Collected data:
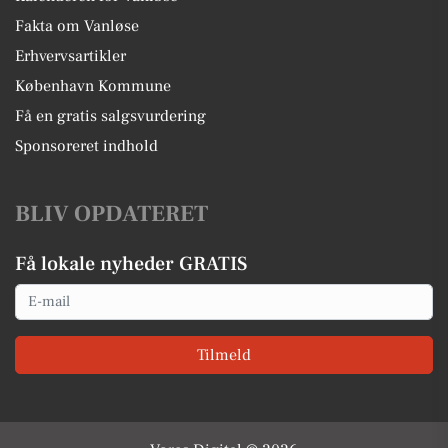
Fakta om Vanløse
Erhvervsartikler
København Kommune
Få en gratis salgsvurdering
Sponsoreret indhold
BLIV OPDATERET
Få lokale nyheder GRATIS
Email
Tilmeld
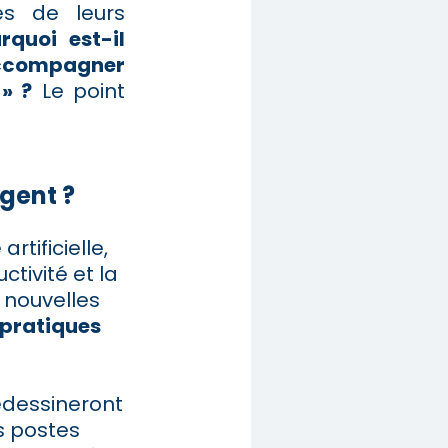
es de leurs
rquoi est-il
accompagner
» ?
Le point
gent ?
rtificielle,
tivité et la
s nouvelles
 pratiques
edessineront
ns postes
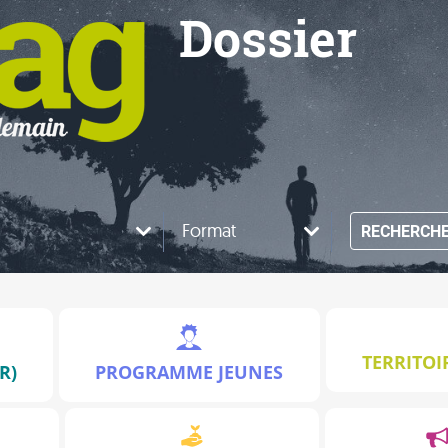
Dossier
Format
RECHERCH
TERRITOI
R)
PROGRAMME JEUNES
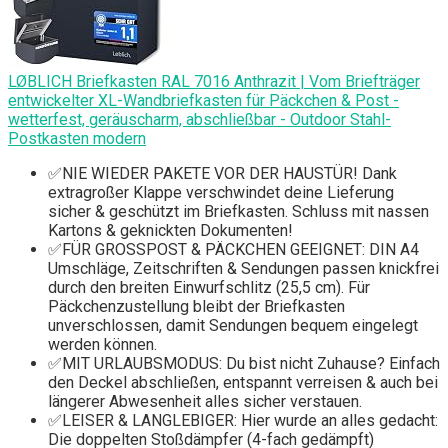
LØBLICH Briefkasten RAL 7016 Anthrazit | Vom Briefträger
entwickelter XL-Wandbriefkasten für Päckchen & Post -
wetterfest, geräuscharm, abschließbar - Outdoor Stahl-
Postkasten modern
✅NIE WIEDER PAKETE VOR DER HAUSTÜR! Dank
extragroßer Klappe verschwindet deine Lieferung
sicher & geschützt im Briefkasten. Schluss mit nassen
Kartons & geknickten Dokumenten!
✅FÜR GROSSPOST & PÄCKCHEN GEEIGNET: DIN A4
Umschläge, Zeitschriften & Sendungen passen knickfrei
durch den breiten Einwurfschlitz (25,5 cm). Für
Päckchenzustellung bleibt der Briefkasten
unverschlossen, damit Sendungen bequem eingelegt
werden können.
✅MIT URLAUBSMODUS: Du bist nicht Zuhause? Einfach
den Deckel abschließen, entspannt verreisen & auch bei
längerer Abwesenheit alles sicher verstauen.
✅LEISER & LANGLEBIGER: Hier wurde an alles gedacht:
Die doppelten Stoßdämpfer (4-fach gedämpft)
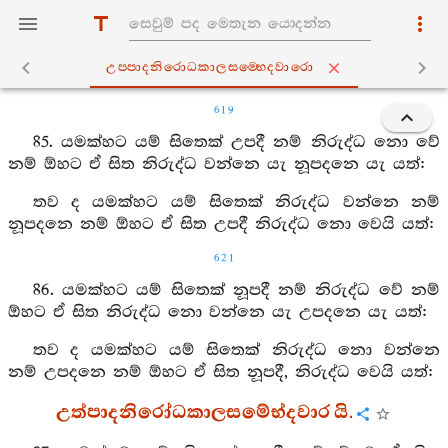
උප‍්පාදනිරොධකාලසම‍්භෙදවාරො
619
85. යමක්හට යම් සිතෙක් උපදී නම් නිරුද්ධ නො වේ
නම් ඕහට ඒ සිත නිරුද්ධ වන්නෙ යැ නූපදනෙ යැ යත්:
තව ද යමක්හට යම් සිතෙක් නිරුද්ධ වන්නෙ නම්
නූපදනෙ නම් ඕහට ඒ සිත උපදී නිරුද්ධ නො වෙයි යත්:
621
86. යමක්හට යම් සිතෙක් නූපදී නම් නිරුද්ධ වේ නම්
ඕහට ඒ සිත නිරුද්ධ නො වන්නෙ යැ උපදනෙ යැ යත්:
තව ද යමක්හට යම් සිතෙක් නිරුද්ධ නො වන්නෙ
නම් උපදනෙ නම් ඕහට ඒ සිත නූපදී, නිරුද්ධ වෙයි යත්:
උත්පාදනිරෝධකාලසම්‍භේදවාර යි.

Task brief –
Transcribe exactly, and only, the lines from the line with "GEEIGNET: DIN A4" through the last line of the records, inclusive; the pictures do not belong in the copy.

Answer for this exercise –
✅FÜR GROSSPOST & PÄCKCHEN GEEIGNET: DIN A4
Umschläge, Zeitschriften & Sendungen passen knickfrei
durch den breiten Einwurfschlitz (25,5 cm). Für
Päckchenzustellung bleibt der Briefkasten
unverschlossen, damit Sendungen bequem eingelegt
werden können.
✅MIT URLAUBSMODUS: Du bist nicht Zuhause? Einfach
den Deckel abschließen, entspannt verreisen & auch bei
längerer Abwesenheit alles sicher verstauen.
✅LEISER & LANGLEBIGER: Hier wurde an alles gedacht:
Die doppelten Stoßdämpfer (4-fach gedämpft)
උප‍්පාදනිරොධකාලසම‍්භෙදවාරො
619
85. යමක්හට යම් සිතෙක් උපදී නම් නිරුද්ධ නො වේ
නම් ඕහට ඒ සිත නිරුද්ධ වන්නෙ යැ නූපදනෙ යැ යත්:
තව ද යමක්හට යම් සිතෙක් නිරුද්ධ වන්නෙ නම්
නූපදනෙ නම් ඕහට ඒ සිත උපදී නිරුද්ධ නො වෙයි යත්:
621
86. යමක්හට යම් සිතෙක් නූපදී නම් නිරුද්ධ වේ නම්
ඕහට ඒ සිත නිරුද්ධ නො වන්නෙ යැ උපදනෙ යැ යත්:
තව ද යමක්හට යම් සිතෙක් නිරුද්ධ නො වන්නෙ
නම් උපදනෙ නම් ඕහට ඒ සිත නූපදී, නිරුද්ධ වෙයි යත්:
උත්පාදනිරෝධකාලසම්‍භේදවාර යි.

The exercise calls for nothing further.